Ich würde eher von Faszination als von Überraschung sprechen. Fasziniert hat mich die Vielfalt an Mehrsprachigkeitserfahrungen, die die Studierenden aus ihren eigenen erlebten Sprachbiographien bzw. aus ihren bisherigen Lebenswelten in die Diskussionen mit- und eingebracht haben. Wir alle sind insofern mehrsprachig, als wir über ein Repertoire von verschiedenen Sprachen oder zumindest Sprachformen (in einer Sprache) verfügen, das wir situations- und generell kontextabhängig einsetzen und gebrauchen können. Wie vielfältig diese Repertoires bei den einzelnen Individuen ausfallen, welche positiven und negativen Erfahrungen wir mit unseren Repertoireausschnitten machen, das waren Fragen unserer Seminardiskussionen.

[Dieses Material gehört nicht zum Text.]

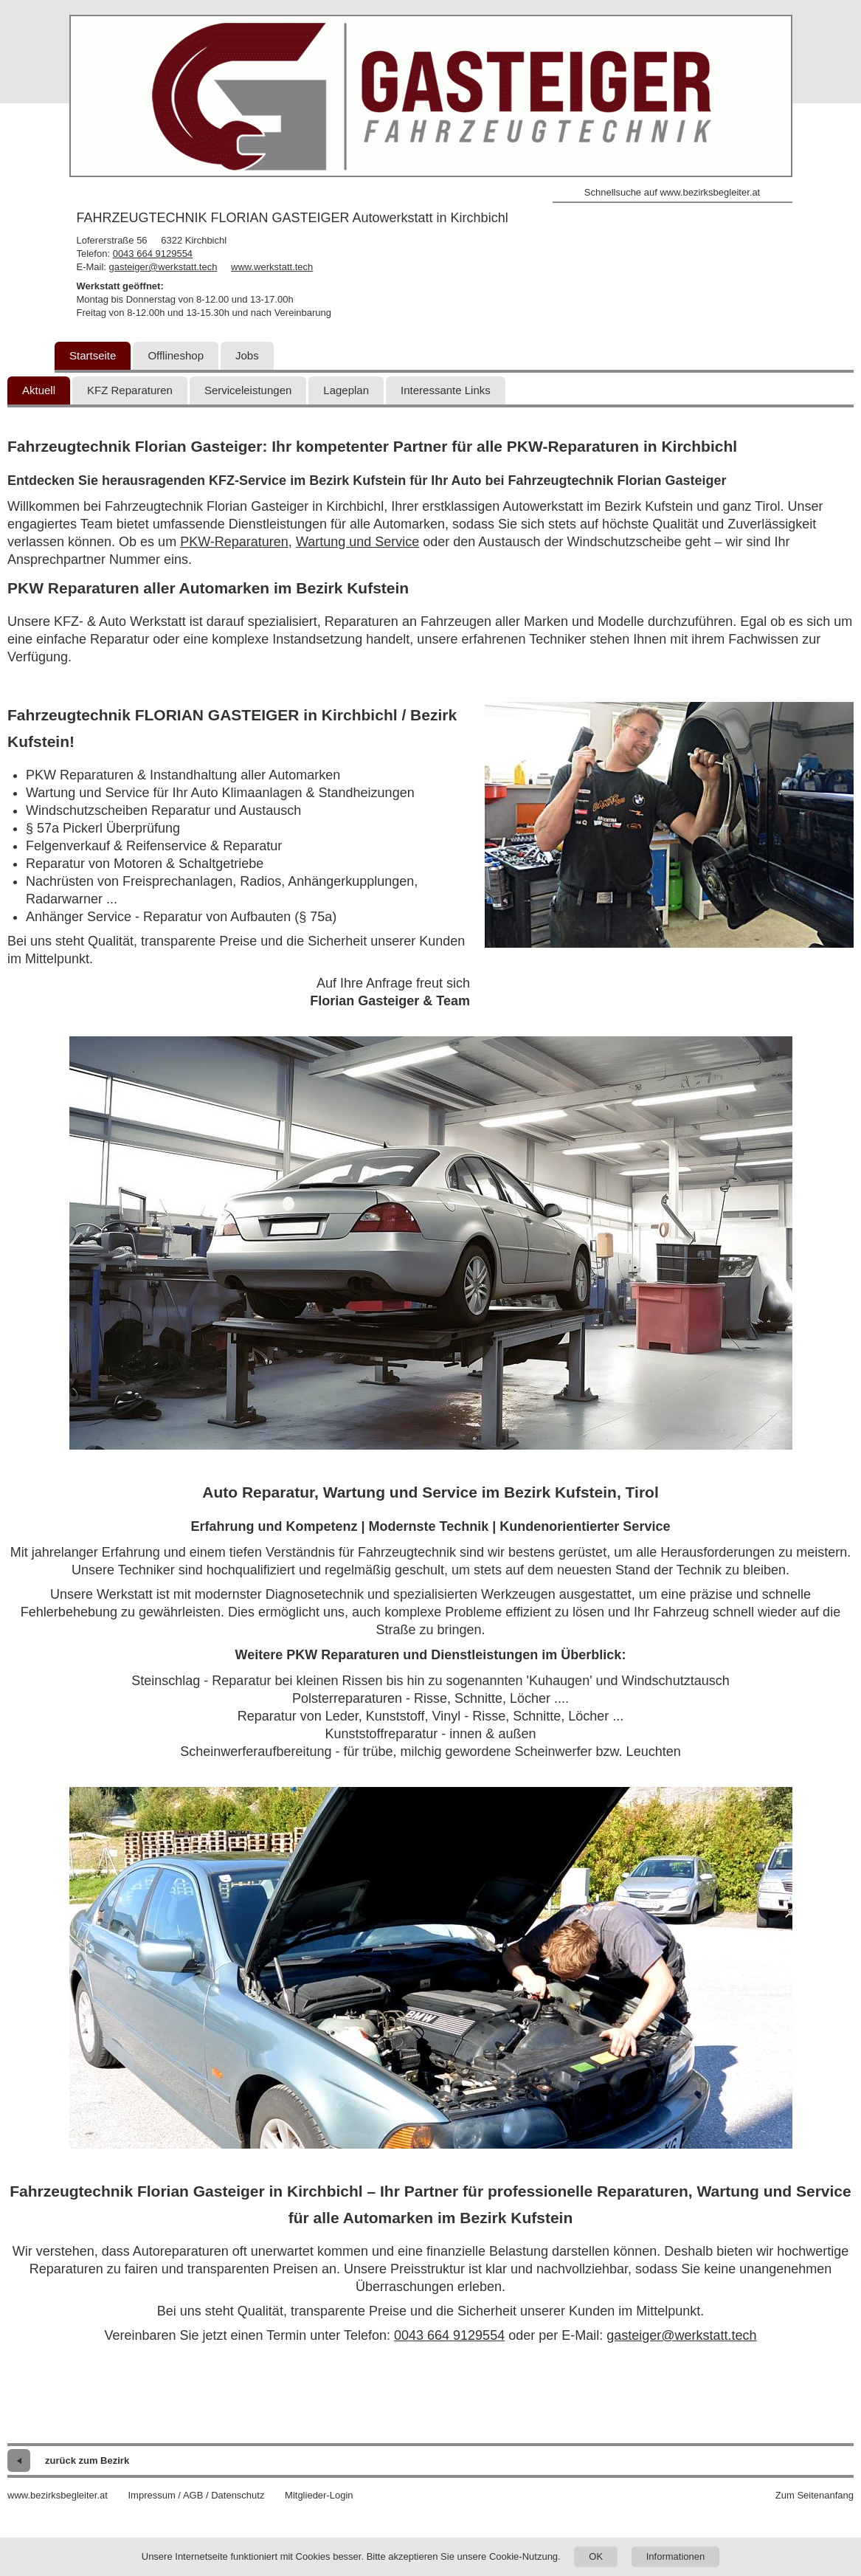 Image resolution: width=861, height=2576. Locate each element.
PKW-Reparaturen (234, 541)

Was bedeutet das Engagement bei der Österreichischen Studienstiftung für Sie persönlich, was wünschen Sie sich für die Seminare in den nächsten Jahren?

Ein Engagement für die österreichische Studienstiftung ist mir persönlich sehr wichtig. Die Angebote der Stiftung sind hervorragende Möglichkeiten, talentierte und interessierte junge Leute für die Wissenschaft und darüber hinaus für alle Bereiche der Gesellschaft aktiv zu gewinnen. Und ich wünsche mir, dass die Angebote noch weiter ausgebaut und gestützt werden, um noch möglichst viele Studierende in der Zukunft unterstützen zu können.